THE DATA:
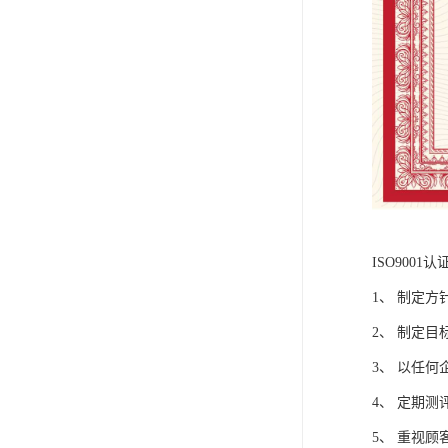
ISO9001
1、 制定
2、 制定
3、 以任
4、 定期
5、 重视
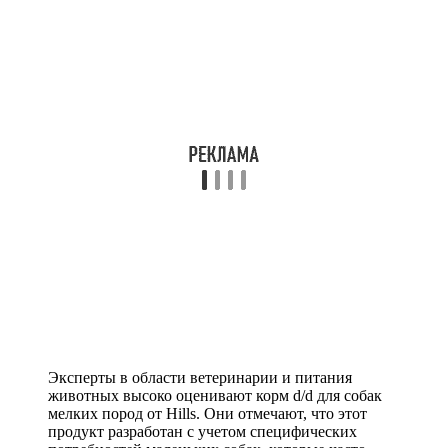
Эксперты в области ветеринарии и питания
животных высоко оценивают корм d/d для собак
мелких пород от Hills. Они отмечают, что этот
продукт разработан с учетом специфических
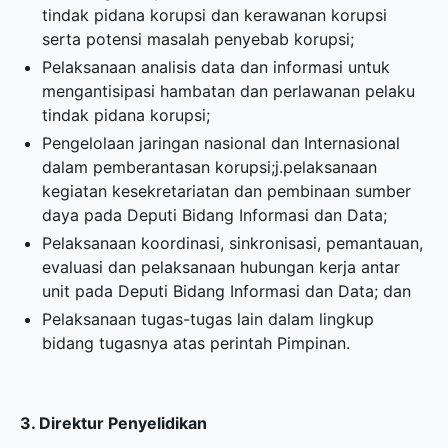
tindak pidana korupsi dan kerawanan korupsi
serta potensi masalah penyebab korupsi;
Pelaksanaan analisis data dan informasi untuk
mengantisipasi hambatan dan perlawanan pelaku
tindak pidana korupsi;
Pengelolaan jaringan nasional dan Internasional
dalam pemberantasan korupsi;j.pelaksanaan
kegiatan kesekretariatan dan pembinaan sumber
daya pada Deputi Bidang Informasi dan Data;
Pelaksanaan koordinasi, sinkronisasi, pemantauan,
evaluasi dan pelaksanaan hubungan kerja antar
unit pada Deputi Bidang Informasi dan Data; dan
Pelaksanaan tugas-tugas lain dalam lingkup
bidang tugasnya atas perintah Pimpinan.
3. Direktur Penyelidikan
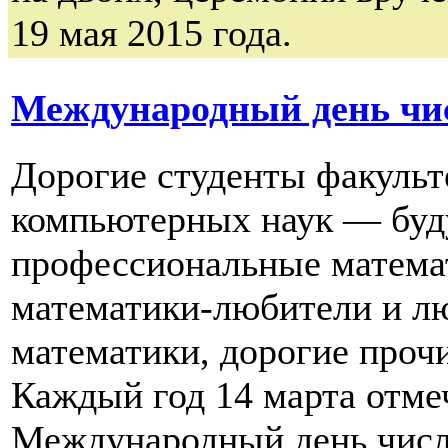
19 мая 2015 года.
Международный день чи
Дорогие студенты факульт
компьютерных наук — бу
профессиональные матема
математики-любители и л
математики, дорогие прочи
Каждый год 14 марта отм
Международный день числ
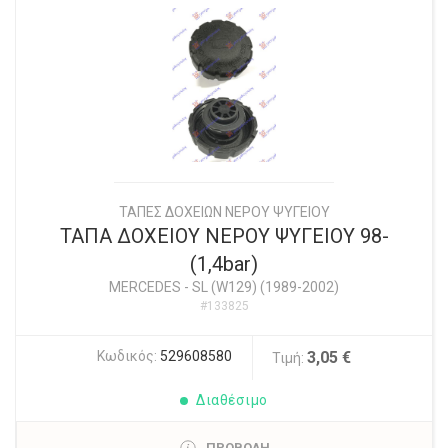
ΤΑΠΕΣ ΔΟΧΕΙΩΝ ΝΕΡΟΥ ΨΥΓΕΙΟΥ
ΤΑΠΑ ΔΟΧΕΙΟΥ ΝΕΡΟΥ ΨΥΓΕΙΟΥ 98-
(1,4bar)
MERCEDES
-
SL (W129) (1989-2002)
#133825
Κωδικός:
529608580
3,05 €
Τιμή:
Διαθέσιμο
ΠΡΟΒΟΛΗ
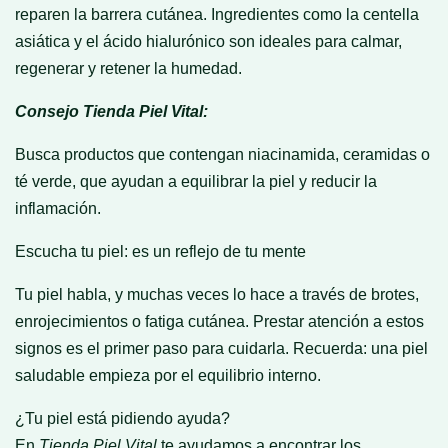
reparen la barrera cutánea. Ingredientes como la centella
asiática y el ácido hialurónico son ideales para calmar,
regenerar y retener la humedad.
Consejo Tienda Piel Vital:
Busca productos que contengan niacinamida, ceramidas o
té verde, que ayudan a equilibrar la piel y reducir la
inflamación.
Escucha tu piel: es un reflejo de tu mente
Tu piel habla, y muchas veces lo hace a través de brotes,
enrojecimientos o fatiga cutánea. Prestar atención a estos
signos es el primer paso para cuidarla. Recuerda: una piel
saludable empieza por el equilibrio interno.
¿Tu piel está pidiendo ayuda?
En
Tienda Piel Vital
te ayudamos a encontrar los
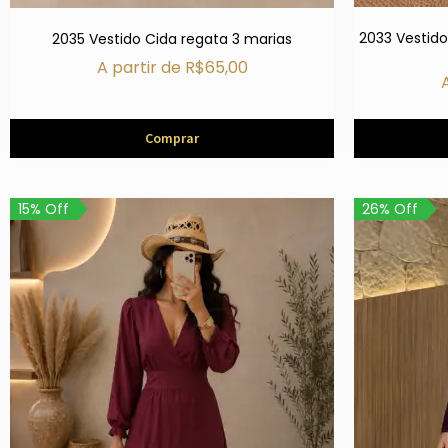
2033 Vestid
2035 Vestido Cida regata 3 marias
A partir de
R$
65,00
Comprar
15% Off
26% Off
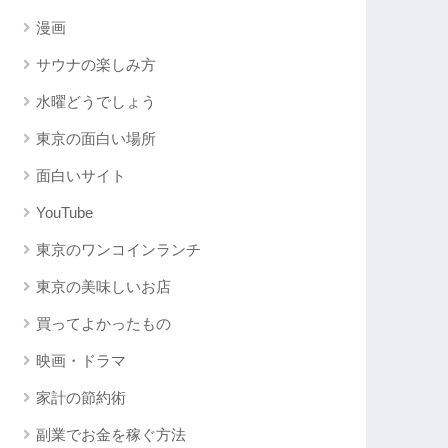
漫画
サウナの楽しみ方
水曜どうでしょう
東京の面白い場所
面白いサイト
YouTube
東京のワンコインランチ
東京の美味しいお店
買ってよかったもの
映画・ドラマ
家計の節約術
副業でお金を稼ぐ方法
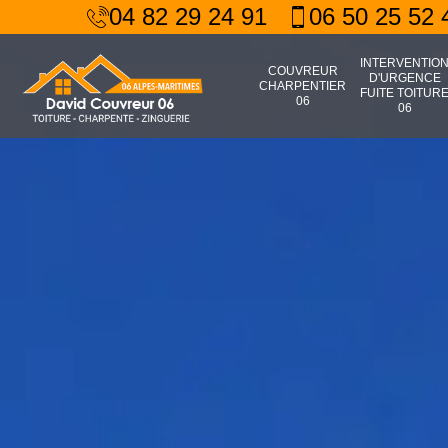
04 82 29 24 91
06 50 25 52 
INTERVENTIO
COUVREUR
D'URGENCE
CHARPENTIER
FUITE TOITUR
06
06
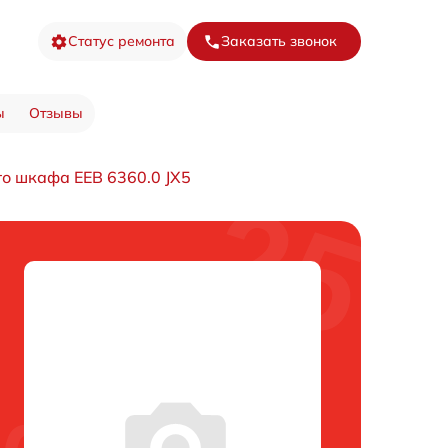
Статус ремонта
Заказать звонок
ы
Отзывы
о шкафа EEB 6360.0 JX5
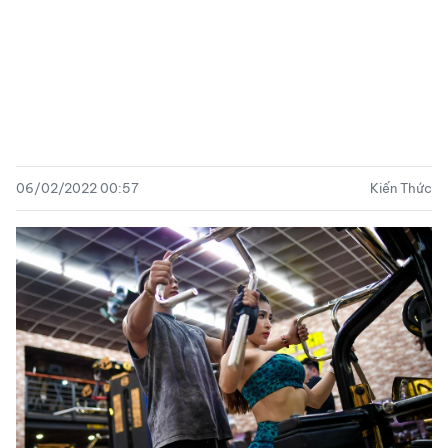
06/02/2022 00:57
Kiến Thức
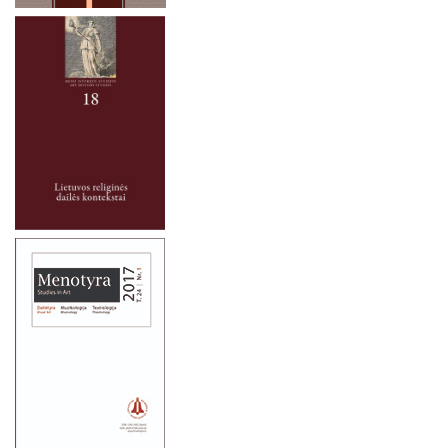
2021 metai
2020 metai
2019 metai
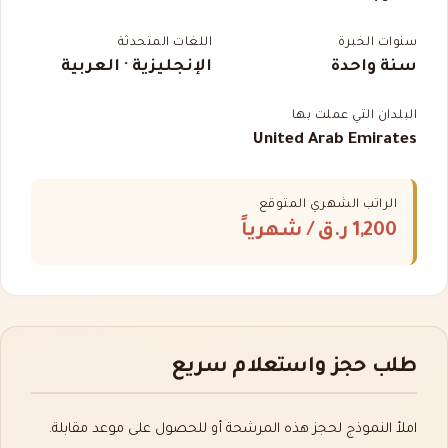
سنوات الخبرة
اللغات المتحدثة
سنة واحدة
الإنجليزية · العربية
البلدان التي عملت بها
United Arab Emirates
الراتب الشهري المتوقع
1,200 ر.ق
/ شهرياً
طلب حجز واستعلام سريع
املأ النموذج لحجز هذه المرشحة أو للحصول على موعد مقابلة.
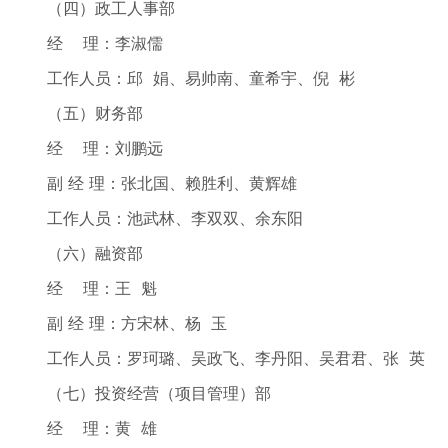
（四）政工人事部
经 理：李淑儒
工作人员：邱 娟、易帅南、童希宇、倪 彬
（五）财务部
经 理：刘鹏远
副 经 理：张北国、赖胜利、黄辉雄
工作人员：池武林、李双双、余东阳
（六）融资部
经 理：王 魁
副 经 理：方宋林、杨 玉
工作人员：罗珂璐、吴政飞、李丹阳、吴君君、张 英
（七）投资经营（项目管理）部
经 理：黄 雄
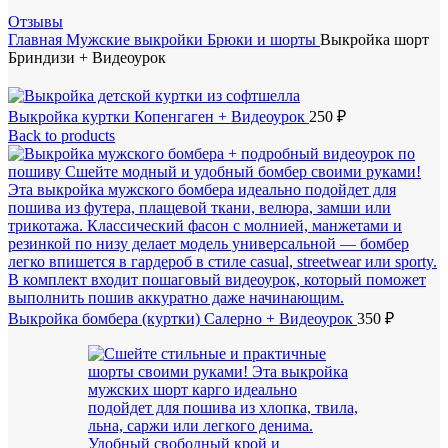
Отзывы
Главная
Мужские выкройки
Брюки и шорты
Выкройка шорт
Бриндизи + Видеоурок
Выкройка куртки Копенгаген + Видеоурок
250
₽
Back to products
Выкройка бомбера (куртки) Салерно + Видеоурок
350
₽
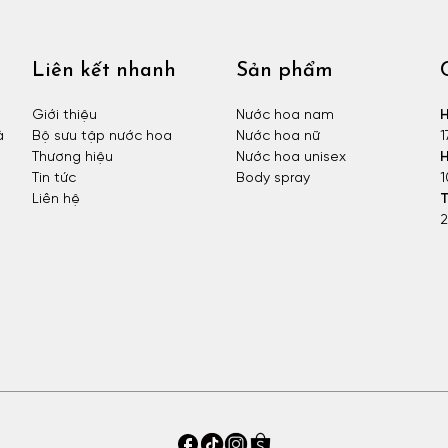
Liên kết nhanh
Sản phẩm
Giới thiệu
Nước hoa nam
H
à
Bộ sưu tập nước hoa
Nước hoa nữ
1
Thương hiệu
Nước hoa unisex
H
Tin tức
Body spray
1
Liên hệ
T
2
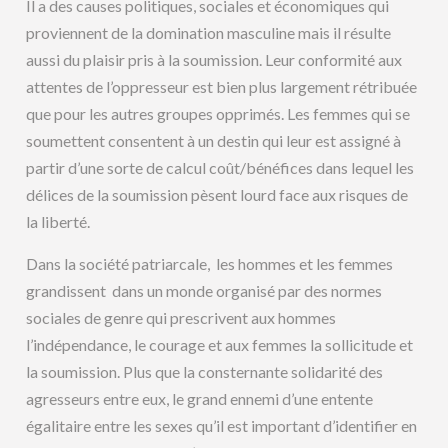
Il a des causes politiques, sociales et économiques qui
proviennent de la domination masculine mais il résulte
aussi du plaisir pris à la soumission. Leur conformité aux
attentes de l’oppresseur est bien plus largement rétribuée
que pour les autres groupes opprimés. Les femmes qui se
soumettent consentent à un destin qui leur est assigné à
partir d’une sorte de calcul coût/bénéfices dans lequel les
délices de la soumission pèsent lourd face aux risques de
la liberté.
Dans la société patriarcale, les hommes et les femmes
grandissent dans un monde organisé par des normes
sociales de genre qui prescrivent aux hommes
l’indépendance, le courage et aux femmes la sollicitude et
la soumission. Plus que la consternante solidarité des
agresseurs entre eux, le grand ennemi d’une entente
égalitaire entre les sexes qu’il est important d’identifier en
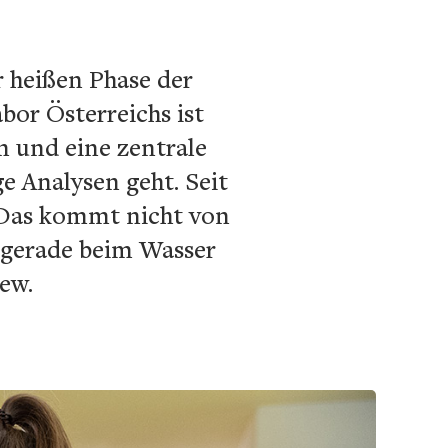
r heißen Phase der
bor Österreichs ist
n und eine zentrale
e Analysen geht. Seit
 Das kommt nicht von
 gerade beim Wasser
ew.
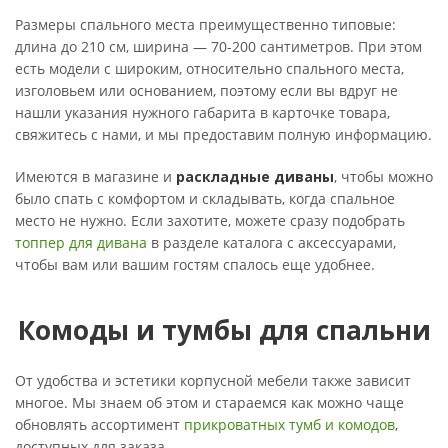
Размеры спального места преимущественно типовые:
длина до 210 см, ширина — 70-200 сантиметров. При этом
есть модели с широким, относительно спального места,
изголовьем или основанием, поэтому если вы вдруг не
нашли указания нужного габарита в карточке товара,
свяжитесь с нами, и мы предоставим полную информацию.
Имеются в магазине и
раскладные диваны
, чтобы можно
было спать с комфортом и складывать, когда спальное
место не нужно. Если захотите, можете сразу подобрать
топпер для дивана
в разделе каталога с аксессуарами,
чтобы вам или вашим гостям спалось еще удобнее.
Комоды и тумбы для спальни
От удобства и эстетики корпусной мебели также зависит
многое. Мы знаем об этом и стараемся как можно чаще
обновлять ассортимент
прикроватных тумб и комодов
,
доступных для заказа.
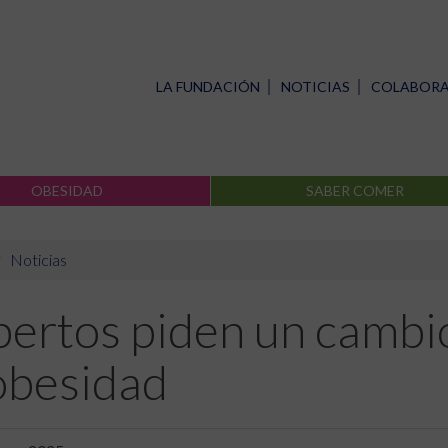
LA FUNDACIÓN
NOTICIAS
COLABOR
OBESIDAD
SABER COMER
Noticias
ertos piden un cambio
obesidad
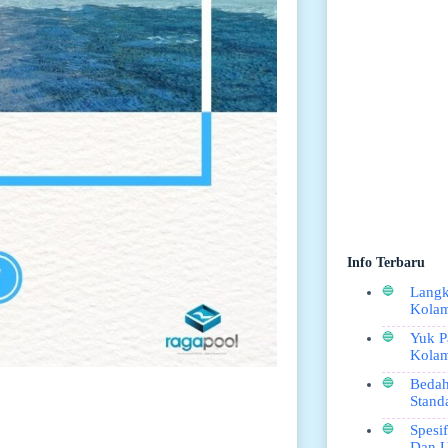
Info Terbaru
Langk
Kolam
Yuk P
Kola
Bedah
Stand
Spesi
Dan U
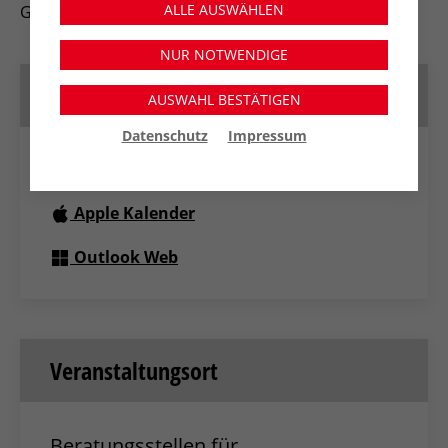
ALLE AUSWÄHLEN
Gmeiner Berufskolleg Moers / Kamp - Lintfort
NUR NOTWENDIGE
Termin speichern
AUSWAHL BESTÄTIGEN
Datenschutz
Impressum
Google Kalender
Apple Kalender
Outlook Web
Veranstaltungsort
Beratungsstellen für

WHAT YOU ARE ASKED TO DO: Leave the images aside and retype each line of the listing above exactly.

ANSWER BELOW:
ISO9001
1、 制定
2、 制定
3、 以任
4、 定期
5、 重视
Эксперты в области ветеринарии и питания
животных высоко оценивают корм d/d для собак
мелких пород от Hills. Они отмечают, что этот
продукт разработан с учетом специфических
tindak pidana korupsi dan kerawanan korupsi
serta potensi masalah penyebab korupsi;
Pelaksanaan analisis data dan informasi untuk
mengantisipasi hambatan dan perlawanan pelaku
tindak pidana korupsi;
Pengelolaan jaringan nasional dan Internasional
dalam pemberantasan korupsi;j.pelaksanaan
kegiatan kesekretariatan dan pembinaan sumber
daya pada Deputi Bidang Informasi dan Data;
Pelaksanaan koordinasi, sinkronisasi, pemantauan,
evaluasi dan pelaksanaan hubungan kerja antar
unit pada Deputi Bidang Informasi dan Data; dan
Pelaksanaan tugas-tugas lain dalam lingkup
bidang tugasnya atas perintah Pimpinan.
3. Direktur Penyelidikan
19 мая 2015 года.
Международный день чи
Дорогие студенты факульт
компьютерных наук — бу
профессиональные матема
математики-любители и л
математики, дорогие прочи
Каждый год 14 марта отм
Международный день числ
ΤΑΠΕΣ ΔΟΧΕΙΩΝ ΝΕΡΟΥ ΨΥΓΕΙΟΥ
ΤΑΠΑ ΔΟΧΕΙΟΥ ΝΕΡΟΥ ΨΥΓΕΙΟΥ 98-
(1,4bar)
MERCEDES
-
SL (W129) (1989-2002)
#133825
Κωδικός:
529608580
3,05 €
Τιμή:
Διαθέσιμο
ΠΡΟΒΟΛΗ
reparen la barrera cutánea. Ingredientes como la centella
asiática y el ácido hialurónico son ideales para calmar,
regenerar y retener la humedad.
Consejo Tienda Piel Vital:
Busca productos que contengan niacinamida, ceramidas o
té verde, que ayudan a equilibrar la piel y reducir la
inflamación.
Escucha tu piel: es un reflejo de tu mente
Tu piel habla, y muchas veces lo hace a través de brotes,
enrojecimientos o fatiga cutánea. Prestar atención a estos
signos es el primer paso para cuidarla. Recuerda: una piel
saludable empieza por el equilibrio interno.
¿Tu piel está pidiendo ayuda?
En
Tienda Piel Vital
te ayudamos a encontrar los
2033 Vestid
2035 Vestido Cida regata 3 marias
A partir de
R$
65,00
Comprar
15% Off
26% Off
漫画
サウナの楽しみ方
水曜どうでしょう
東京の面白い場所
面白いサイト
YouTube
東京のワンコインランチ
東京の美味しいお店
買ってよかったもの
映画・ドラマ
家計の節約術
副業でお金を稼ぐ方法
04 82 29 24 91
06 50 25 52 
INTERVENTIO
COUVREUR
D'URGENCE
CHARPENTIER
FUITE TOITUR
06
06
Статус ремонта
Заказать звонок
ы
Отзывы
о шкафа EEB 6360.0 JX5
06/02/2022 00:57
Kiến Thức
2021 metai
2020 metai
2019 metai
سنوات الخبرة
اللغات المتحدثة
سنة واحدة
الإنجليزية · العربية
البلدان التي عملت بها
United Arab Emirates
الراتب الشهري المتوقع
1,200 ر.ق
/ شهرياً
طلب حجز واستعلام سريع
املأ النموذج لحجز هذه المرشحة أو للحصول على موعد مقابلة.
（四）政工人事部
经 理：李淑儒
工作人员：邱 娟、易帅南、童希宇、倪 彬
（五）财务部
经 理：刘鹏远
副 经 理：张北国、赖胜利、黄辉雄
工作人员：池武林、李双双、余东阳
（六）融资部
经 理：王 魁
副 经 理：方宋林、杨 玉
工作人员：罗珂璐、吴政飞、李丹阳、吴君君、张 英
（七）投资经营（项目管理）部
经 理：黄 雄
Отзывы
Главная
Мужские выкройки
Брюки и шорты
Выкройка шорт
Бриндизи + Видеоурок
Выкройка куртки Копенгаген + Видеоурок
250
₽
Back to products
Выкройка бомбера (куртки) Салерно + Видеоурок
350
₽
Liên kết nhanh
Sản phẩm
Giới thiệu
Nước hoa nam
H
à
Bộ sưu tập nước hoa
Nước hoa nữ
1
Thương hiệu
Nước hoa unisex
H
Tin tức
Body spray
1
Liên hệ
T
2
Il a des causes politiques, sociales et économiques qui
proviennent de la domination masculine mais il résulte
aussi du plaisir pris à la soumission. Leur conformité aux
attentes de l’oppresseur est bien plus largement rétribuée
que pour les autres groupes opprimés. Les femmes qui se
soumettent consentent à un destin qui leur est assigné à
partir d’une sorte de calcul coût/bénéfices dans lequel les
délices de la soumission pèsent lourd face aux risques de
la liberté.
Dans la société patriarcale, les hommes et les femmes
grandissent dans un monde organisé par des normes
sociales de genre qui prescrivent aux hommes
l’indépendance, le courage et aux femmes la sollicitude et
la soumission. Plus que la consternante solidarité des
agresseurs entre eux, le grand ennemi d’une entente
égalitaire entre les sexes qu’il est important d’identifier en
r heißen Phase der
bor Österreichs ist
n und eine zentrale
e Analysen geht. Seit
 Das kommt nicht von
 gerade beim Wasser
ew.
Размеры спального места преимущественно типовые:
длина до 210 см, ширина — 70-200 сантиметров. При этом
есть модели с широким, относительно спального места,
изголовьем или основанием, поэтому если вы вдруг не
нашли указания нужного габарита в карточке товара,
свяжитесь с нами, и мы предоставим полную информацию.
Имеются в магазине и
раскладные диваны
, чтобы можно
было спать с комфортом и складывать, когда спальное
место не нужно. Если захотите, можете сразу подобрать
топпер для дивана
в разделе каталога с аксессуарами,
чтобы вам или вашим гостям спалось еще удобнее.
Комоды и тумбы для спальни
От удобства и эстетики корпусной мебели также зависит
многое. Мы знаем об этом и стараемся как можно чаще
обновлять ассортимент
прикроватных тумб и комодов
,
доступных для заказа.
LA FUNDACIÓN
NOTICIAS
COLABOR
OBESIDAD
SABER COMER
Noticias
ertos piden un cambio
obesidad
Info Terbaru
Langk
Kolam
Yuk P
Kola
Bedah
Stand
Spesi
Dan U
ALLE AUSWÄHLEN
Gmeiner Berufskolleg Moers / Kamp - Lintfort
NUR NOTWENDIGE
Termin speichern
AUSWAHL BESTÄTIGEN
Datenschutz
Impressum
Google Kalender
Apple Kalender
Outlook Web
Veranstaltungsort
Beratungsstellen für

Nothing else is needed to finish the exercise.